Balint Bettina, Bhatia Kailash P
aSobell Department of Motor Neuroscience and Movement Disorders, UCL Institute of Neurology, Queen Square, London, UK bDepartment of Neurology, University Hospital, Heidelberg, Germany.
Curr Opin Neurol. 2014 Aug;27(4):468-76. doi: 10.1097/WCO.0000000000000114.
This article will highlight recent advances in dystonia with focus on clinical aspects such as the new classification, syndromic approach, new gene discoveries and genotype-phenotype correlations. Broadening of phenotype of some of the previously described hereditary dystonias and environmental risk factors and trends in treatment will be covered.
Based on phenomenology, a new consensus update on the definition, phenomenology and classification of dystonia and a syndromic approach to guide diagnosis have been proposed. Terminology has changed and 'isolated dystonia' is used wherein dystonia is the only motor feature apart from tremor, and the previously called heredodegenerative dystonias and dystonia plus syndromes are now subsumed under 'combined dystonia'. The recently discovered genes ANO3, GNAL and CIZ1 appear not to be a common cause of adult-onset cervical dystonia. Clinical and genetic heterogeneity underlie myoclonus-dystonia, dopa-responsive dystonia and deafness-dystonia syndrome. ALS2 gene mutations are a newly recognized cause for combined dystonia. The phenotypic and genotypic spectra of ATP1A3 mutations have considerably broadened. Two new genome-wide association studies identified new candidate genes. A retrospective analysis suggested complicated vaginal delivery as a modifying risk factor in DYT1. Recent studies confirm lasting therapeutic effects of deep brain stimulation in isolated dystonia, good treatment response in myoclonus-dystonia, and suggest that early treatment correlates with a better outcome.
Phenotypic classification continues to be important to recognize particular forms of dystonia and this includes syndromic associations. There are a number of genes underlying isolated or combined dystonia and there will be further new discoveries with the advances in genetic technologies such as exome and whole-genome sequencing. The identification of new genes will facilitate better elucidation of pathogenetic mechanisms and possible corrective therapies.

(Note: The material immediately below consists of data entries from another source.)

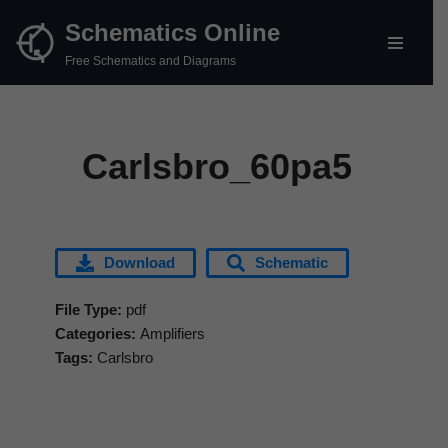
Schematics Online
Skip
Free Schematics and Diagrams
to
content
Carlsbro_60pa5
Download
Schematic
File Type:
pdf
Categories:
Amplifiers
Tags:
Carlsbro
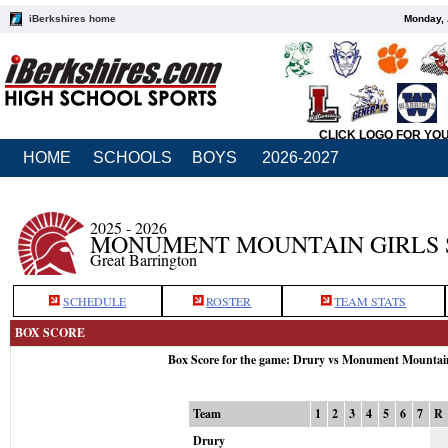
iBerkshires home
Monday, 
CLICK LOGO FOR YO
HOME
SCHOOLS
BOYS
2026-2027
2025 - 2026
MONUMENT MOUNTAIN GIRLS 
Great Barrington
SCHEDULE
ROSTER
TEAM STATS
BOX SCORE
Box Score for the game: Drury vs Monument Mountai
Team
1
2
3
4
5
6
7
R
Drury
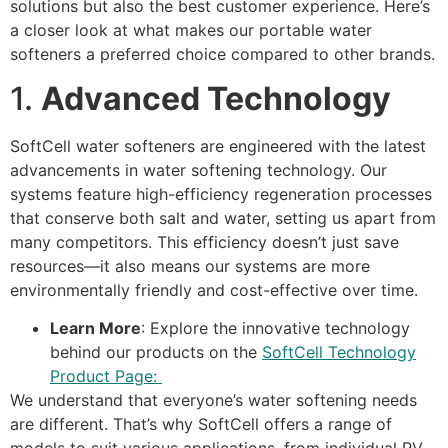
solutions but also the best customer experience. Here’s
a closer look at what makes our portable water
softeners a preferred choice compared to other brands.
1.
Advanced Technology
SoftCell water softeners are engineered with the latest
advancements in water softening technology. Our
systems feature high-efficiency regeneration processes
that conserve both salt and water, setting us apart from
many competitors. This efficiency doesn’t just save
resources—it also means our systems are more
environmentally friendly and cost-effective over time.
Learn More
: Explore the innovative technology
behind our products on the
SoftCell Technology
Product Page:
We understand that everyone’s water softening needs
are different. That’s why SoftCell offers a range of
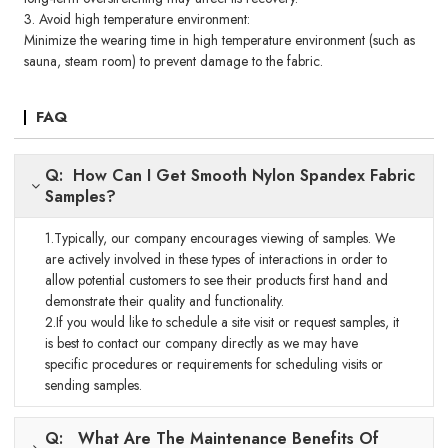
3. Avoid high temperature environment:
Minimize the wearing time in high temperature environment (such as
sauna, steam room) to prevent damage to the fabric.
FAQ
Q: How Can I Get Smooth Nylon Spandex Fabric
Samples?
1.Typically, our company encourages viewing of samples. We
are actively involved in these types of interactions in order to
allow potential customers to see their products first hand and
demonstrate their quality and functionality.
2.If you would like to schedule a site visit or request samples, it
is best to contact our company directly as we may have
specific procedures or requirements for scheduling visits or
sending samples.
Q: What Are The Maintenance Benefits Of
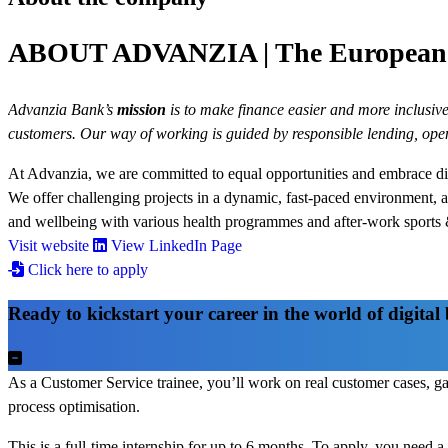
ABOUT ADVANZIA | The European d
Advanzia Bank’s
mission
is to make finance easier and more inclusive 
customers. Our way of working is guided by responsible lending, op
At Advanzia, we are committed to equal opportunities and embrace div
We offer challenging projects in a dynamic, fast-paced environment, 
and wellbeing with various health programmes and after-work sports &
Visit website
View LinkedIn Page
Click here to apply
Ready to kickstart your career in the world of digita
As a Customer Service trainee, you’ll work on real customer cases, g
process optimisation.
This is a full-time internship for up to 6 months. To apply, you need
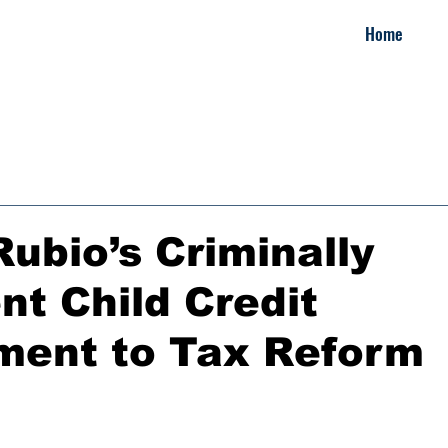
Home
ubio’s Criminally
nt Child Credit
ent to Tax Reform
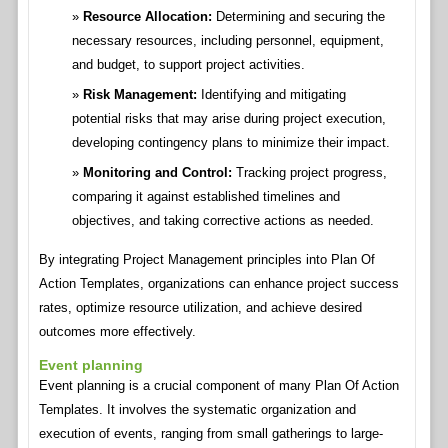
Resource Allocation:
Determining and securing the
necessary resources, including personnel, equipment,
and budget, to support project activities.
Risk Management:
Identifying and mitigating
potential risks that may arise during project execution,
developing contingency plans to minimize their impact.
Monitoring and Control:
Tracking project progress,
comparing it against established timelines and
objectives, and taking corrective actions as needed.
By integrating Project Management principles into Plan Of
Action Templates, organizations can enhance project success
rates, optimize resource utilization, and achieve desired
outcomes more effectively.
Event planning
Event planning is a crucial component of many Plan Of Action
Templates. It involves the systematic organization and
execution of events, ranging from small gatherings to large-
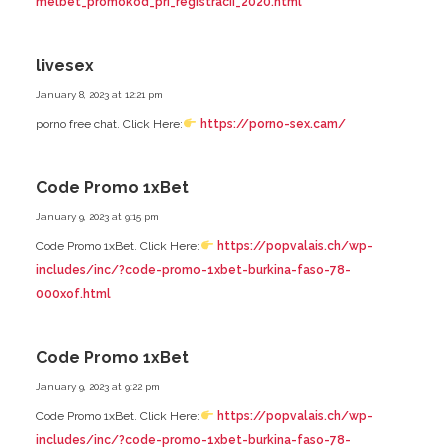
melbet_promokod_pri_registracii_2020.html
livesex
January 8, 2023 at 12:21 pm
porno free chat. Click Here:
https://porno-sex.cam/
Code Promo 1xBet
January 9, 2023 at 9:15 pm
Code Promo 1xBet. Click Here:
https://popvalais.ch/wp-
includes/inc/?code-promo-1xbet-burkina-faso-78-
000xof.html
Code Promo 1xBet
January 9, 2023 at 9:22 pm
Code Promo 1xBet. Click Here:
https://popvalais.ch/wp-
includes/inc/?code-promo-1xbet-burkina-faso-78-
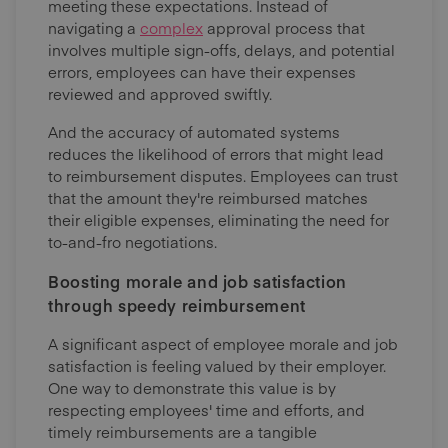
meeting these expectations. Instead of
navigating a
complex
approval process that
involves multiple sign-offs, delays, and potential
errors, employees can have their expenses
reviewed and approved swiftly.
And the accuracy of automated systems
reduces the likelihood of errors that might lead
to reimbursement disputes. Employees can trust
that the amount they're reimbursed matches
their eligible expenses, eliminating the need for
to-and-fro negotiations.
Boosting morale and job satisfaction
through speedy reimbursement
A significant aspect of employee morale and job
satisfaction is feeling valued by their employer.
One way to demonstrate this value is by
respecting employees' time and efforts, and
timely reimbursements are a tangible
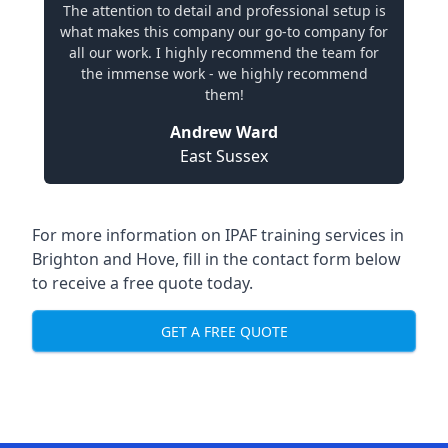
The attention to detail and professional setup is
what makes this company our go-to company for
all our work. I highly recommend the team for
the immense work - we highly recommend
them!
Andrew Ward
East Sussex
For more information on IPAF training services in
Brighton and Hove, fill in the contact form below
to receive a free quote today.
GET A FREE QUOTE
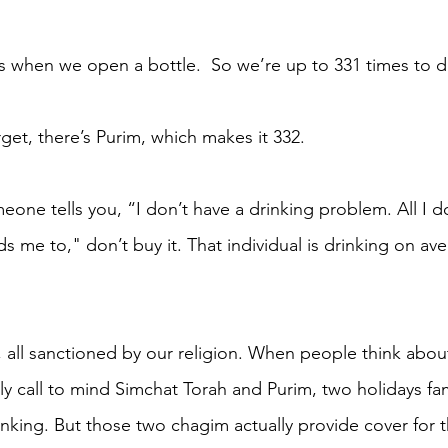
s when we open a bottle.  So we’re up to 331 times to d
get, there’s Purim, which makes it 332. 
one tells you, “I don’t have a drinking problem. All I d
 me to," don’t buy it. That individual is drinking on ave
e, all sanctioned by our religion. When people think abou
lly call to mind Simchat Torah and Purim, two holidays fa
inking. But those two chagim actually provide cover for t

本文将重点介绍肌张力障碍的最新进展,聚焦于临床方面,如新分类、综合征方法、新基因发现以及基因型-表型相关性。还将涵盖一些先前描述的遗传性肌张力障碍的表型扩展、环境危险因素及治疗趋势。
基于现象学,已提出关于肌张力障碍定义、现象学和分类的新共识更新以及指导诊断的综合征方法。术语发生了变化,使用了“孤立性肌张力障碍”,即除震颤外肌张力障碍是唯一的运动特征,先前所称的遗传退行性肌张力障碍和肌张力障碍叠加综合征现归入“合并性肌张力障碍”。最近发现的ANO3、GNAL和CIZ1基因似乎并非成人起病型颈部肌张力障碍的常见病因。肌阵挛性肌张力障碍、多巴反应性肌张力障碍和耳聋-肌张力障碍综合征存在临床和遗传异质性。ALS2基因突变是合并性肌张力障碍新认识到的病因。ATP1A3突变的表型和基因型谱已大幅拓宽。两项新的全基因组关联研究确定了新的候选基因。一项回顾性分析表明复杂阴道分娩是DYT1型肌张力障碍的一个修饰性危险因素。近期研究证实了深部脑刺激对孤立性肌张力障碍的持久治疗效果、对肌阵挛性肌张力障碍的良好治疗反应,并表明早期治疗与更好的预后相关。
表型分类对于识别特定形式的肌张力障碍仍然很重要,这包括综合征关联。孤立性或合并性肌张力障碍有多种潜在基因,随着外显子组和全基因组测序等基因技术的进步,还会有更多新发现。新基因的鉴定将有助于更好地阐明发病机制和可能的矫正治疗方法。